A commission with NEON in collaboration with Jen Southern and Wellcome Centre for Anti-Infectives Research at Dundee University. PARA-SITE-SEEING is a digital artwork launched in Dundee and online in November 2018, as part of NEoN Digital Arts Festival under its theme of lifespans. Considering the lifespan of the parasite that causes Leishmaniasis, the work takes a playful approach to how the sand fly transmits the parasite, and how the parasite transforms itself to live in different hosts – both animal and human.
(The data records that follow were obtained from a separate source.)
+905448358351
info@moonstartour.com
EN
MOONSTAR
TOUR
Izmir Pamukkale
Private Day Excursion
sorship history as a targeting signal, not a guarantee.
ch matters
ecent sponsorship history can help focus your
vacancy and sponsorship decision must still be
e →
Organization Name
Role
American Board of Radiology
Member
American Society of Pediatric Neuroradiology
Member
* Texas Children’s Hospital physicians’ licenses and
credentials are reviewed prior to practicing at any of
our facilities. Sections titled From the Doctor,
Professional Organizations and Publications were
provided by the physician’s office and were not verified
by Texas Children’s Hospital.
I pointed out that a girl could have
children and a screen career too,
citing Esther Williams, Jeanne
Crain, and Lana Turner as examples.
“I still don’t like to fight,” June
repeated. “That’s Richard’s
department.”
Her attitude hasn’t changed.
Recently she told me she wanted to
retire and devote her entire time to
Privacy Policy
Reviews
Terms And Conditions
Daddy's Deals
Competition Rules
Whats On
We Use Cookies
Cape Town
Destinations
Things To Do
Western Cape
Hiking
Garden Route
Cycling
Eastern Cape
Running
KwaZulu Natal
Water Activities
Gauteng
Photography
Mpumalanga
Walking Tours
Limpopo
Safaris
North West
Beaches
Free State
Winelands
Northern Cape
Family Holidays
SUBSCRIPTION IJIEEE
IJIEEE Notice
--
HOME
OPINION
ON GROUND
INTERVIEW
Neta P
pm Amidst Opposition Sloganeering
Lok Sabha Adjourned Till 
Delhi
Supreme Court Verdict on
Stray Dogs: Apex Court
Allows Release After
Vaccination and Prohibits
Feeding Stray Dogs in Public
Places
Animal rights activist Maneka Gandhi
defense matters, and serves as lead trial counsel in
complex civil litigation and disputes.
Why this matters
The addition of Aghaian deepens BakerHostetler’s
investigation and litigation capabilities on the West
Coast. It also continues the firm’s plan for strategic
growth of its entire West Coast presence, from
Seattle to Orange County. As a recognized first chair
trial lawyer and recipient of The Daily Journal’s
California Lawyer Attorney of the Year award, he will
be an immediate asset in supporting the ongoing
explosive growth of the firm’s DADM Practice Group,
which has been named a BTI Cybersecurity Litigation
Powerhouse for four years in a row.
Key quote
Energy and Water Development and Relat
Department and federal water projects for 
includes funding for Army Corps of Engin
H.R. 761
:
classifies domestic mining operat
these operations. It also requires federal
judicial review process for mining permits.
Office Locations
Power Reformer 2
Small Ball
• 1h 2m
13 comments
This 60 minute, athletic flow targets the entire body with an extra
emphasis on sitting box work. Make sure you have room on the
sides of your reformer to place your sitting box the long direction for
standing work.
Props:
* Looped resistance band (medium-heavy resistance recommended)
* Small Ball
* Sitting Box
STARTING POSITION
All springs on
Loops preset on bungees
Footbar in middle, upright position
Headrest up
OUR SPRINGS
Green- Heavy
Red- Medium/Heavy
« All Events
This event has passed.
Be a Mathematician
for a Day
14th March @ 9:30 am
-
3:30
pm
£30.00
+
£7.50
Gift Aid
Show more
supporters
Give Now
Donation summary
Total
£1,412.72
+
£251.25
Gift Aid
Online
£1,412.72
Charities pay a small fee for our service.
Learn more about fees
Avoiding excessive anthropomorphism was a challenge but in the end it went down that route! Considering the potential audience this seemed the best route. Seeing the world through the perspective of travelling Leishmania was the goal. Several travel themes were developed relating to history, the lab, the insect vector and the human. Sand_flyer instagram, was done in my lab, the journey of Leishmania through my lab as it came out of cryopreservation, into culture then prepared to be suspended in blood in a membrane feeder and fed on by sandflies. I wrote the hashtags to accompany the insta. Leishmania.we was also a storyline I developed around the travels of Leishmania in the wild. I used some video that I took in Teresina NE Brazil during a sandfly collecting visit a few years ago. I also made some video in the Tuscan countryside this year using a close up lens attached to my iPhone. There happened to be sand flies in the rental villa, so it was thoroughly authentic.
@LDBob72 is the name of a strain of Leishmania, we developed a twitter account from the perspective of a Leishmania parasite searching for their ancestors. I found this activity quite eye opening and it did change my own perspective to a certain extent. I could see the progress that we have made over the past 100 years in working with these parasites in the lab. Being able to cryostore them as a routine and grow them in liquid culture is something we take for granted but when first done would have been a real breakthrough! Chatting to people as a parasite is actually quite difficult. It also made me think doubt how dominant humans are on this planet with zero tolerance towards something like a Leishmania parasite. On the other hand its interesting to see scientists attitude towards the parasite that they are trying to kill; they are actually very fond of their parasites.